Institution(s): 1. International Centre for Physics

From philosophical considerations, Boscovich proposed around 1760 a unified force of nature. Boscovich’s force turns out to be a particular case of the novel solutions for the homogeneous wave equation in spherical coordinates found by the present author in the 1990s [Found. Phys. Lett. 10, 31-41 (1997)]. As noted by J. J. Thomson before Bohr’s quantum theory, Boscovich’s force exhibits quantization in energy and distance.

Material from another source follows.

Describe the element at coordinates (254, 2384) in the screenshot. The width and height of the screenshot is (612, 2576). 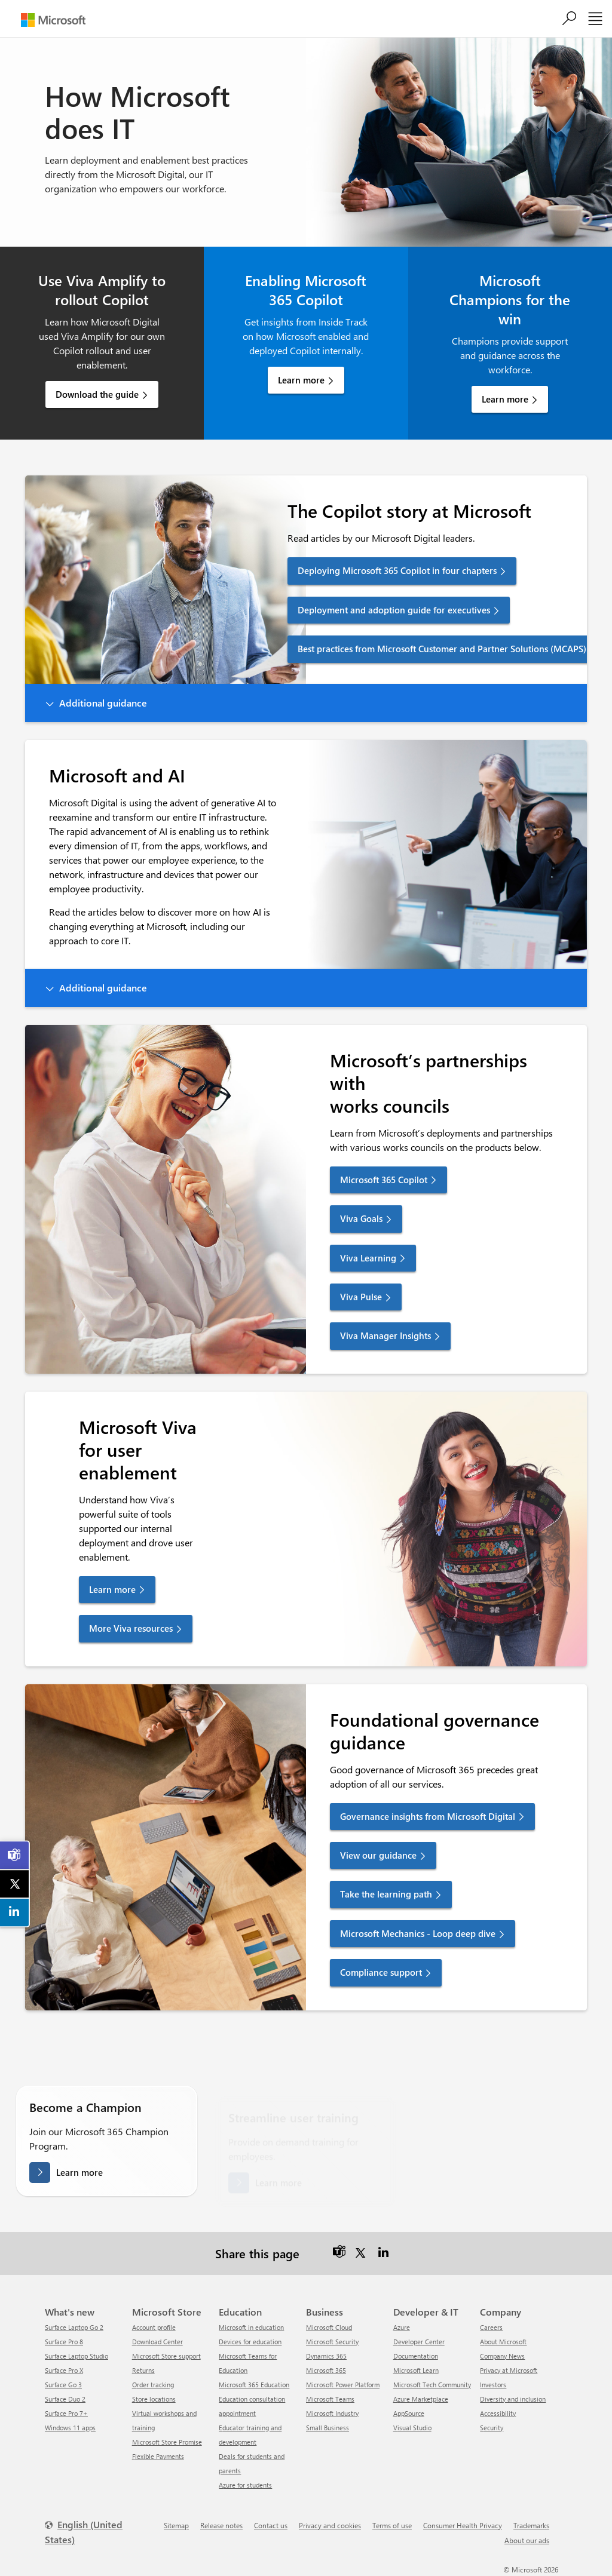
I see `Microsoft 365 Education` at that location.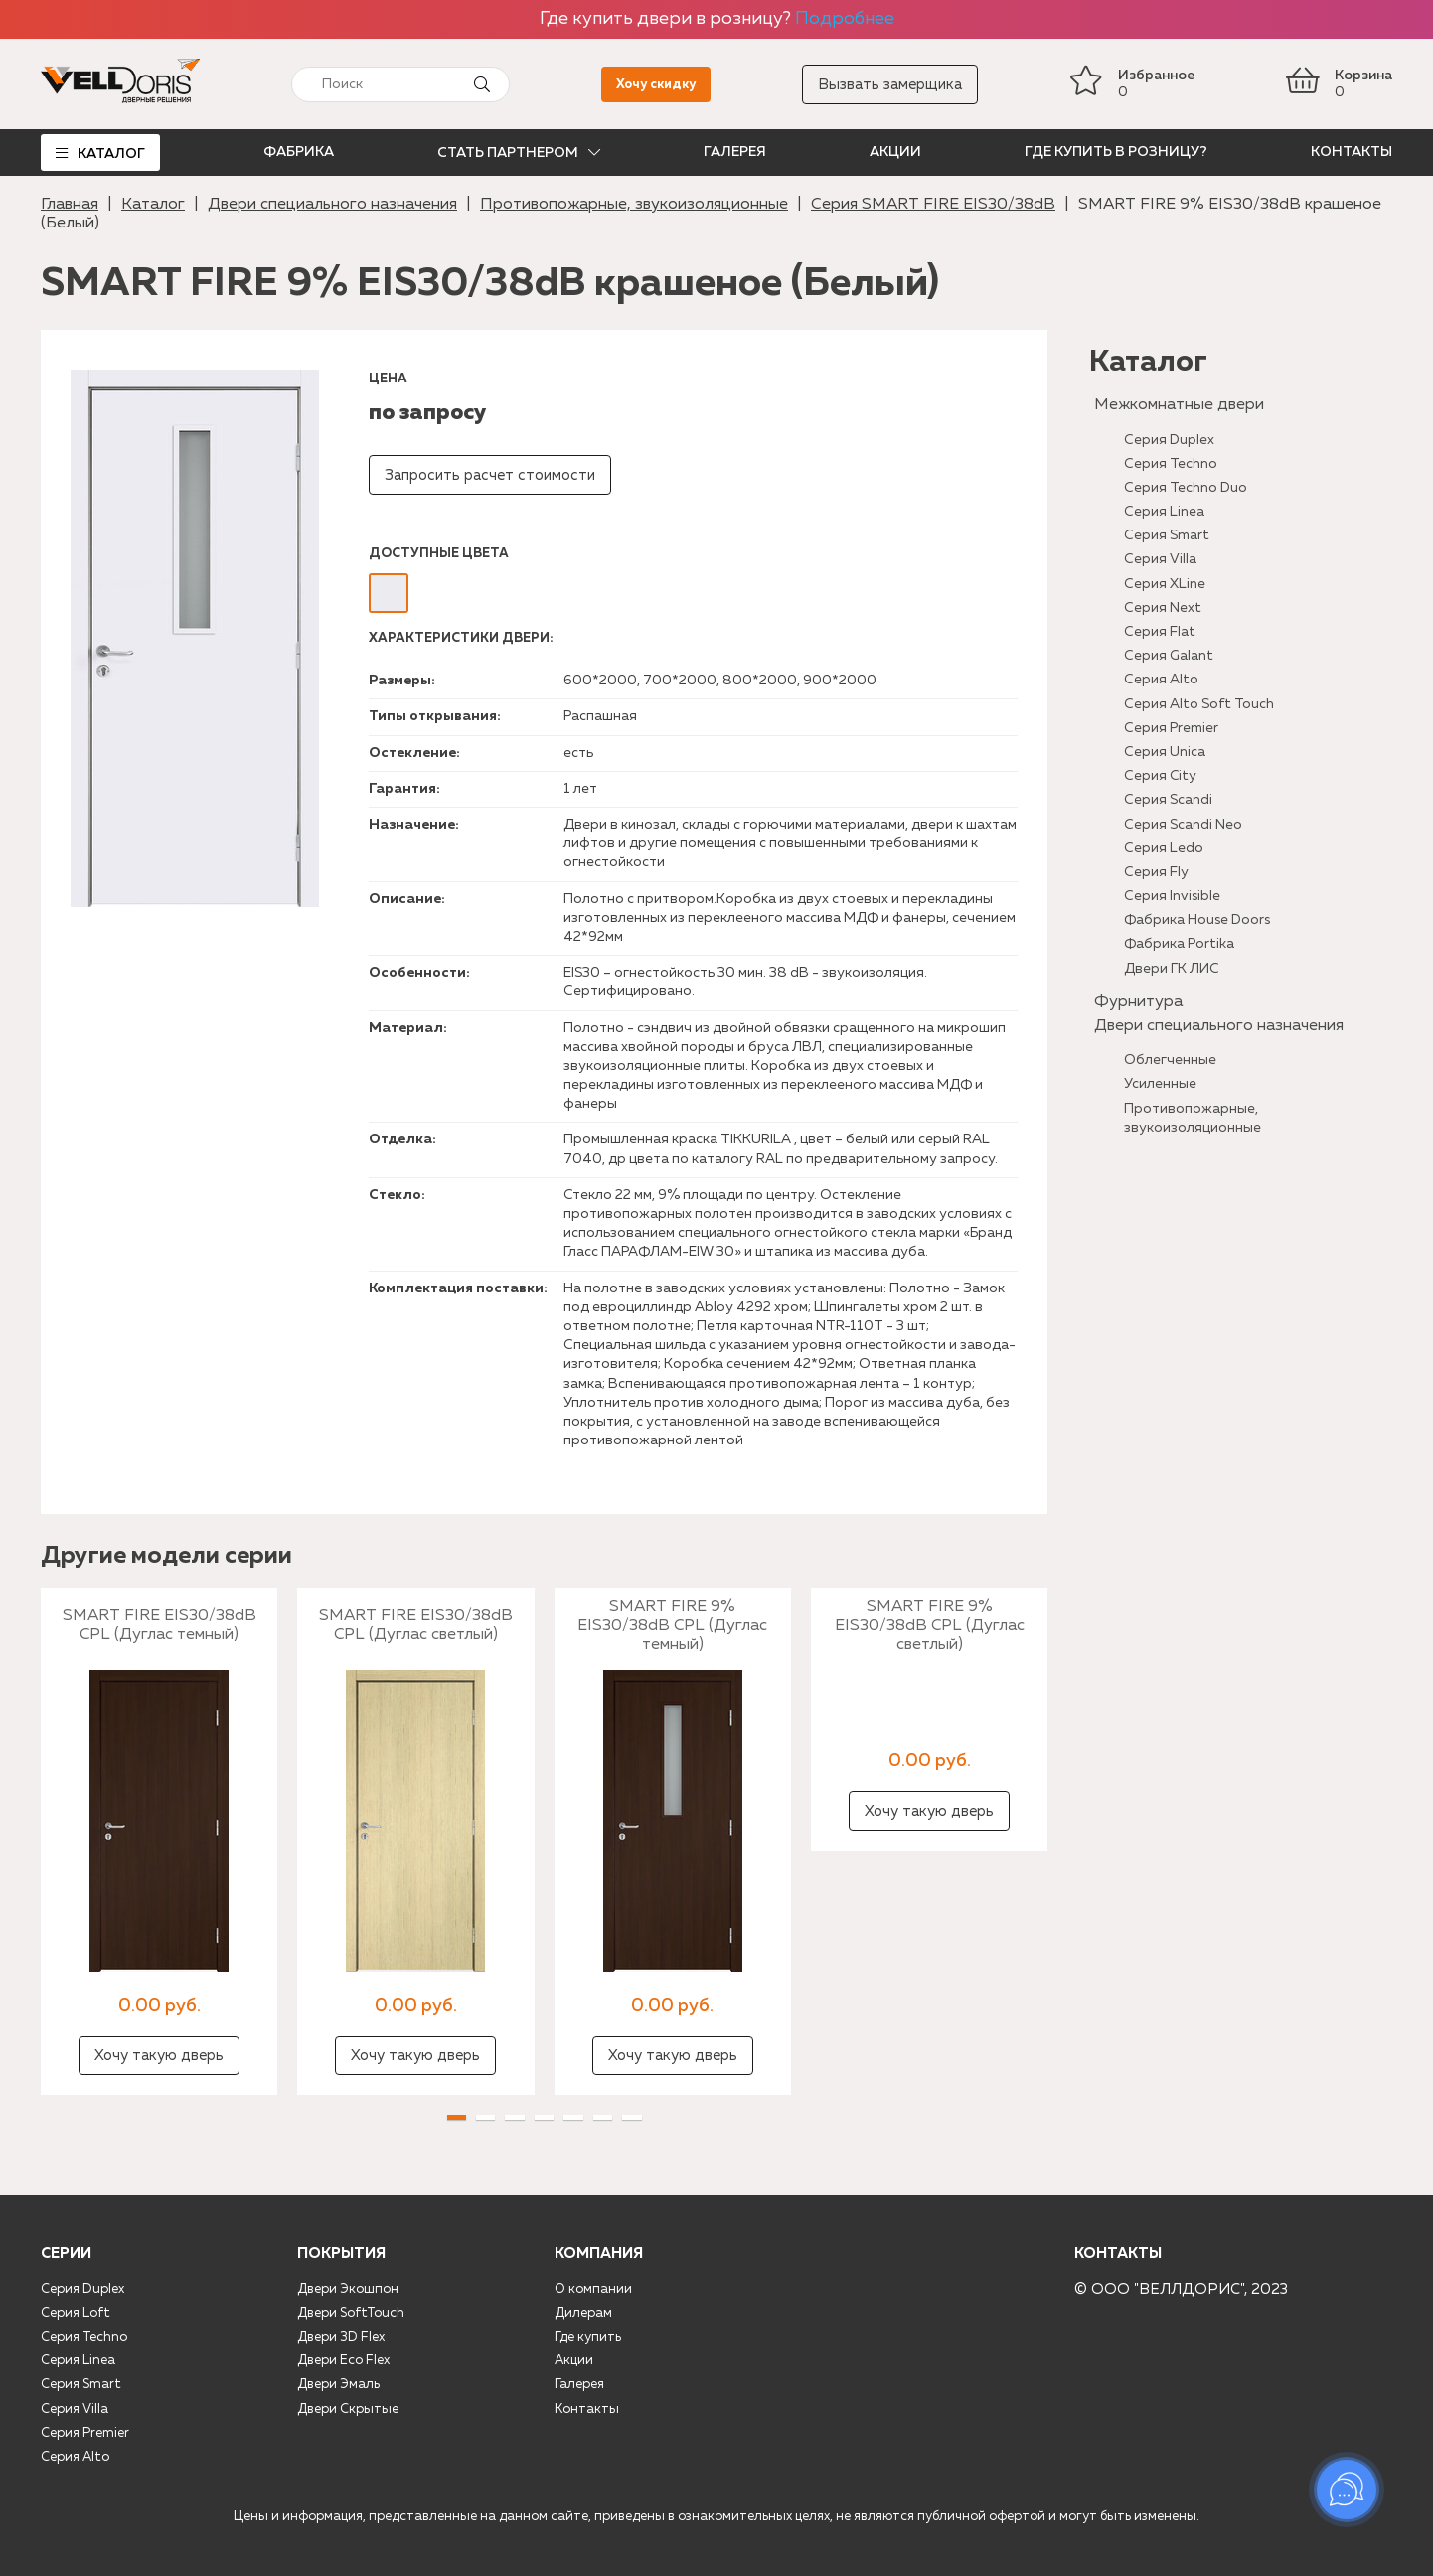  Describe the element at coordinates (1183, 825) in the screenshot. I see `Серия Scandi Neo` at that location.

For each quantum number, our non-harmonic functions of the first kind (NHF-1k) predict the existence of a discrete number of spherical surfaces in dynamical equilibrium (SSDE), leading to both Titius-Bode and ring structures. Predictions agree with observed Titius-Bode patterns in our planetary system, and in the moons of Mars, Jupiter, Uranus, Saturn, and Neptune. At distances beyond the quantum structure associated with SSDEs, for even NHF-1ks the force becomes Newton’s inverse-square law; however, odd NHF-1ks exhibit a non-zero limit as distance tends to infinity, which immediately explains the flat rotation rate of spiral galaxies without additional asumptions as dark matter or MOND models. The SSDEs provide the physical counterpart to the mathematical spheres that appear in the recent solution of the three-body problem and the orbits of Trojan moons [Suvakov & Dmitrasinovic, Phys. Rev. Lett. 110, 114301 (2013)]. The inner-most SSDE is a photon-sphere, but inside it there is a monotonously increasing repulsion, thus acting as a “white” hole; this could be relevant in the context of the contradictory appearance of a black and a white hole in the creation of black holes in the laboratory [Leonhard & Philbin ArXiv:0803.0669 5 March 2008].
Deflection of light does not occur at the SSDEs but at intermediate locations where gravitational attraction reaches a maximum. Calculation of deflection involves three non-Newtonian aspects: the force is not exactly Newton’s, the distance is larger than the radius of the physical surface, and there are several loci for deflection.